INSTRUCTIONS FOR THE TASK
In the entries that follow, copy exactly each line from the first through the line with "similar opportunities. This platform brings".

──────── MATERIAL FOR THE TASK

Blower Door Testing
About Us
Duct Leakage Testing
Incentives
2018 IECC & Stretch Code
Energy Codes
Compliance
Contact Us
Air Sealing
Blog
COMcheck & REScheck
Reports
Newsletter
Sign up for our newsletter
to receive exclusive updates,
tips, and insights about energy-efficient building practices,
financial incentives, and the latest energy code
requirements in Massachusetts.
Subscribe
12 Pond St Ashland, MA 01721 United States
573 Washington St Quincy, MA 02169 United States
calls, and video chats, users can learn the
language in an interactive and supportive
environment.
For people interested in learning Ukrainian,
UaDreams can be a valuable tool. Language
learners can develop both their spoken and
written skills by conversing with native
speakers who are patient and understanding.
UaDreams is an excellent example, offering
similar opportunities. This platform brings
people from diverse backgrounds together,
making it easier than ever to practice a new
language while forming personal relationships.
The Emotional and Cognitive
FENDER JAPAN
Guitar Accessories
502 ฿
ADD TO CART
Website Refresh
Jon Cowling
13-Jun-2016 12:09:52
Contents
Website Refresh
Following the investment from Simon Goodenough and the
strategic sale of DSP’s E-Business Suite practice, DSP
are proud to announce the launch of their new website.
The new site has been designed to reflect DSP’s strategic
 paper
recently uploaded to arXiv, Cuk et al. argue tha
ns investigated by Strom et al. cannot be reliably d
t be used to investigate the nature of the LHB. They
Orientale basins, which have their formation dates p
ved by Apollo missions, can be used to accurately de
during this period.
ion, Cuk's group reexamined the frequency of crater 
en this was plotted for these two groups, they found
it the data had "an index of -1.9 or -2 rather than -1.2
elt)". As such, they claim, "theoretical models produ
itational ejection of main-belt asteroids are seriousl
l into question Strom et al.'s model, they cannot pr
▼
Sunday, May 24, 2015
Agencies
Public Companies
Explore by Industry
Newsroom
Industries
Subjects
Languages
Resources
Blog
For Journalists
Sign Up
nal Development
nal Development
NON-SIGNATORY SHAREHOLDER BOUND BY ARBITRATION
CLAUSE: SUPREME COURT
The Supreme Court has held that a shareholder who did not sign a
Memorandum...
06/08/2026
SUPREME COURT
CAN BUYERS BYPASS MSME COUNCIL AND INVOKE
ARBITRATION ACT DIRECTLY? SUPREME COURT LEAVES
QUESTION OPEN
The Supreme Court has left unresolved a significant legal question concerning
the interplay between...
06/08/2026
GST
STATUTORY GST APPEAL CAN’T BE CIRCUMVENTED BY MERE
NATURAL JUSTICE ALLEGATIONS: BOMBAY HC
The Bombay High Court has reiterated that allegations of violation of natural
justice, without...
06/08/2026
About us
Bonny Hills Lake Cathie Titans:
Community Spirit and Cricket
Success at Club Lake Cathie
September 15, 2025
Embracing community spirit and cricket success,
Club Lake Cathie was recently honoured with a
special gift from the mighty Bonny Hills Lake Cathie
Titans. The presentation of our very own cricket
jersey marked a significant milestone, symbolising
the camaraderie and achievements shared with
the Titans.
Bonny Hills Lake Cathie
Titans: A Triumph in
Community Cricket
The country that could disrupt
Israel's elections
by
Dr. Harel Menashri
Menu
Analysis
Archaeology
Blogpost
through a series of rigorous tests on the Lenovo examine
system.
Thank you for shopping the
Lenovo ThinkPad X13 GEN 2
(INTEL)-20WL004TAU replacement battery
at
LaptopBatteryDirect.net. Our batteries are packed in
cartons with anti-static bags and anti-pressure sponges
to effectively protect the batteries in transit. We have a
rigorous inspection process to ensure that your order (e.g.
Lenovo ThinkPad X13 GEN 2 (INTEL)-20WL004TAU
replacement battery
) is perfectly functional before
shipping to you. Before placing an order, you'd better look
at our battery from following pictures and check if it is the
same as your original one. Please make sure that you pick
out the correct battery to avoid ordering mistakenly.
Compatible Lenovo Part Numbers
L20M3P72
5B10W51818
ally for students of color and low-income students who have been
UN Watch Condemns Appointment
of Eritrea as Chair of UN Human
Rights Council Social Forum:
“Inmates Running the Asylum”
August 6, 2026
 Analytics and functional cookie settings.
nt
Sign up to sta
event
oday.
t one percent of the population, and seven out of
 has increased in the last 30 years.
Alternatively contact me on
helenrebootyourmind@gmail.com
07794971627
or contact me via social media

────────────────

RESPONSE TO THIS TASK
Blower Door Testing
About Us
Duct Leakage Testing
Incentives
2018 IECC & Stretch Code
Energy Codes
Compliance
Contact Us
Air Sealing
Blog
COMcheck & REScheck
Reports
Newsletter
Sign up for our newsletter
to receive exclusive updates,
tips, and insights about energy-efficient building practices,
financial incentives, and the latest energy code
requirements in Massachusetts.
Subscribe
12 Pond St Ashland, MA 01721 United States
573 Washington St Quincy, MA 02169 United States
calls, and video chats, users can learn the
language in an interactive and supportive
environment.
For people interested in learning Ukrainian,
UaDreams can be a valuable tool. Language
learners can develop both their spoken and
written skills by conversing with native
speakers who are patient and understanding.
UaDreams is an excellent example, offering
similar opportunities. This platform brings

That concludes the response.